Dia #25: Sjötorp


Depois de uma noite bem dormida acostumando-me à nova barraca, parti às 10h30 rumo norte.


Sabia que hoje não seria fácil. Tão logo acordei, um céu azul sem uma nuvem contemplava o meu dia; sinal de muito calor pela frente.


Os primeiros quarenta quilômetros foram de estradão. Estrada larga rodeada de pinheiros, poucos carros. Pedalar é refrescante, sentir o ar batendo no rosto, trás paz, liberdade, mas disfarça o calor. Na hora que se para, ainda com o corpo quente, dá para sentir o mormaço saindo do asfalto e perfurando meus poros. Um inferno, sem trégua, não há aonde correr. A única tática é água, muita água. Saí com 2,5 litros, sendo que um litro com frutose e BCAA. O BCAA, uma benção, recupera muito bem a musculatura que não tem tempo suficiente para se recompor para a manhã seguinte.

Passei por alguns vilarejos antes de cruzar o povoado de Älkalerby, que exibia uma bela barragem e um lindo reservatório.


Continuei norte sentido Gävle, cidade grande.

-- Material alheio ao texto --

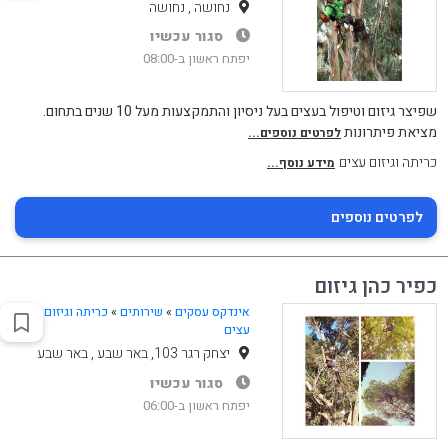
נחושה , נחושה
סגור עכשיו
יפתח ראשון ב-08:00
שפיצר גיזום וטיפול בעצים בעל ניסיון והתמקצעות מעל 10 שנים בתחום.
מציאת פיתרונות
לפרטים נוספים...
כריתה וגיזום עצים
מידע נוסף...
לפרטים נוספים
כפיר כהן גיזום
אינדקס עסקים
»
שירותים
»
כריתה וגיזום
עצים
יצחק רגר 103, באר שבע , באר שבע
סגור עכשיו
יפתח ראשון ב-06:00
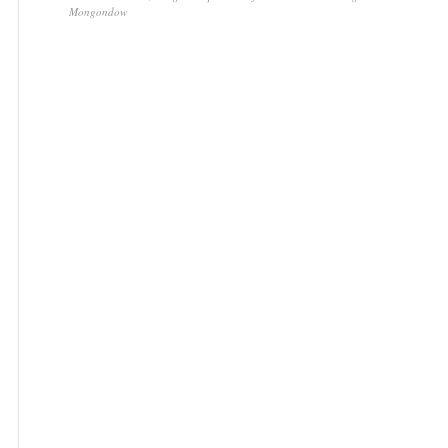
Mongondow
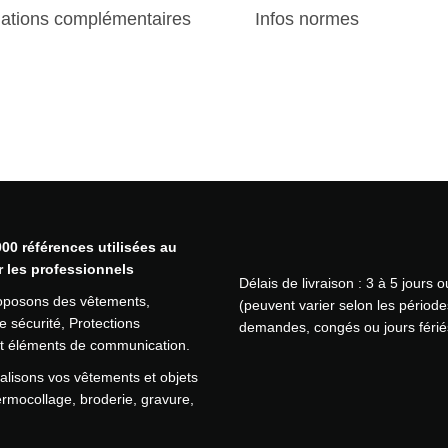
C
mations complémentaires
Infos normes
h
a
u
s
s
u
r
e
s
d
e
00 références utilisées au
s
r les professionnels
Délais de livraison : 3 à 5 jours 
é
oposons des vêtements,
(peuvent varier selon les période
c
 sécurité, Protections
demandes, congés ou jours férié
u
 et éléments de communication.
r
i
lisons vos vêtements et objets
t
ermocollage, broderie, gravure,
é
S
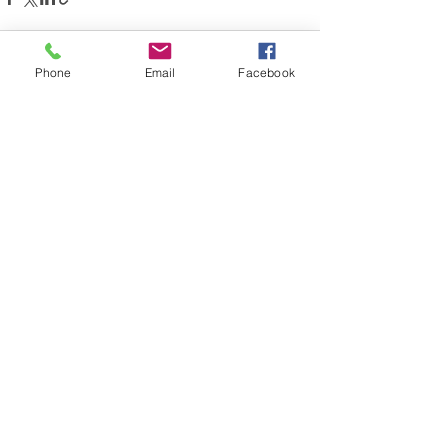
Phone
Email
Facebook
Ostatnie posty
Zobacz wszystkie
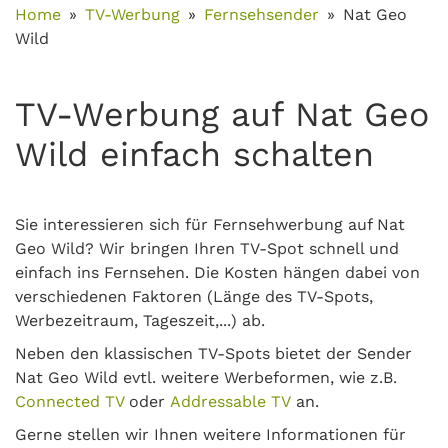
Home
TV-Werbung
Fernsehsender
Nat Geo
Wild
TV-Werbung auf Nat Geo
Wild einfach schalten
Sie interessieren sich für Fernsehwerbung auf Nat
Geo Wild? Wir bringen Ihren TV-Spot schnell und
einfach ins Fernsehen. Die Kosten hängen dabei von
verschiedenen Faktoren (Länge des TV-Spots,
Werbezeitraum, Tageszeit,...) ab.
Neben den klassischen TV-Spots bietet der Sender
Nat Geo Wild evtl. weitere Werbeformen, wie z.B.
Connected TV
oder
Addressable TV
an.
Gerne stellen wir Ihnen weitere Informationen für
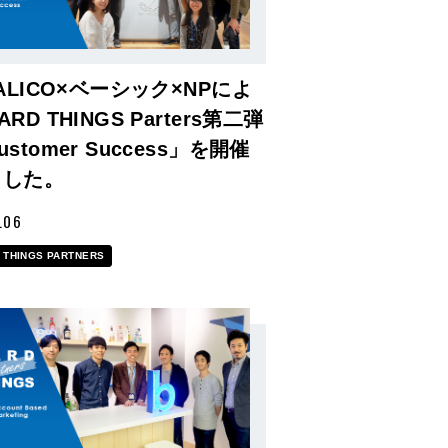
TALICO×ベーシック×NPによ
ARD THINGS Parters第二弾
ustomer Success」を開催
ました。
.06
 THINGS PARTNERS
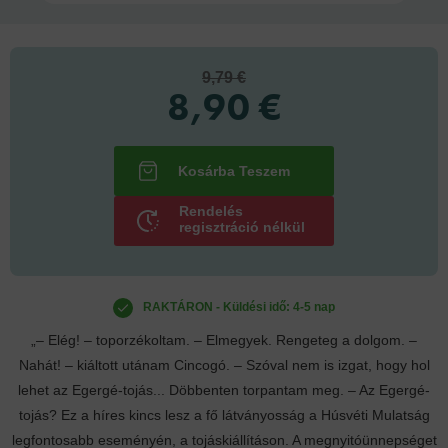
9,79 €
8,90 €
Rendelés
regisztráció nélkül
RAKTÁRON - Küldési idő: 4-5 nap
„– Elég! – toporzékoltam. – Elmegyek. Rengeteg a dolgom. –
Nahát! – kiáltott utánam Cincogó. – Szóval nem is izgat, hogy hol
lehet az Egergé-tojás... Döbbenten torpantam meg. – Az Egergé-
tojás? Ez a híres kincs lesz a fő látványosság a Húsvéti Mulatság
legfontosabb eseményén, a tojáskiállításon. A megnyitóünnepséget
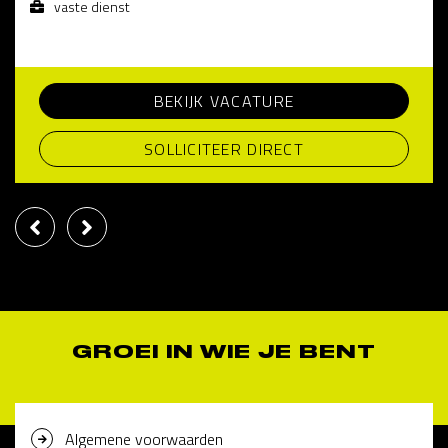
vaste dienst
BEKIJK VACATURE
SOLLICITEER DIRECT
GROEI IN WIE JE BENT
Algemene voorwaarden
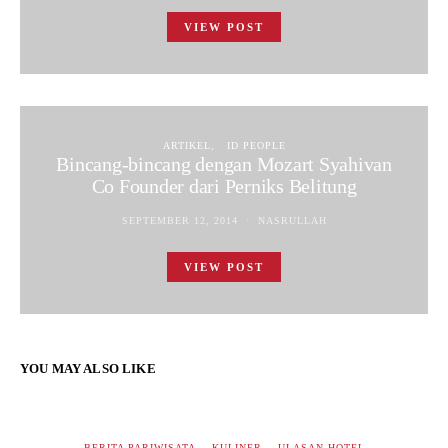
VIEW POST
ARTIKEL
ID PEOPLE
Bincang-bincang dengan Mozart Syahivan
Co Founder dari Perniks Belitung
SEPTEMBER 12, 2014
NASRULLAH
VIEW POST
YOU MAY ALSO LIKE
BERITA PARIWISATA
KULINER
ULASAN HOTEL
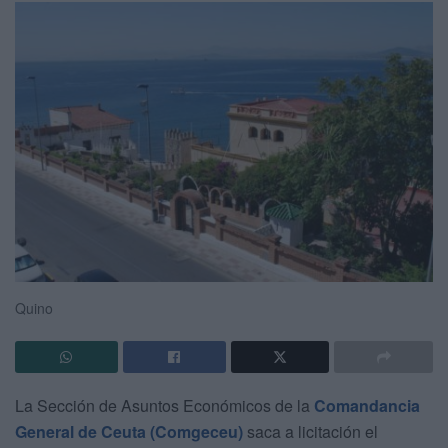
Quino
La Sección de Asuntos Económicos de la
Comandancia
General de Ceuta (Comgeceu)
saca a licitación el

Dez quilômetros antes, parei no mercado, fiz uma pequena compra, hidratei-me e segui para um camping que havia localizado no GPS. Chegando ao local, não havia camping. Procurei por outro, não achei. O mais próximo estava a quarenta quilômetros norte. Foi aí que vi uma imensa floresta pelo mapa do GPS, uns cinco quilômetros antes de Gävle; marquei o ponto e parti. Entrei em uma vila e comecei a procurar lugares para um acampamento selvagem. Aqui na Suécia, há um lei que permite o acampamento selvagem em lugares públicos. Mesmo assim, todo cuidado é pouco, uma vez que às vezes não dá para saber se o canto escolhido é público ou privado.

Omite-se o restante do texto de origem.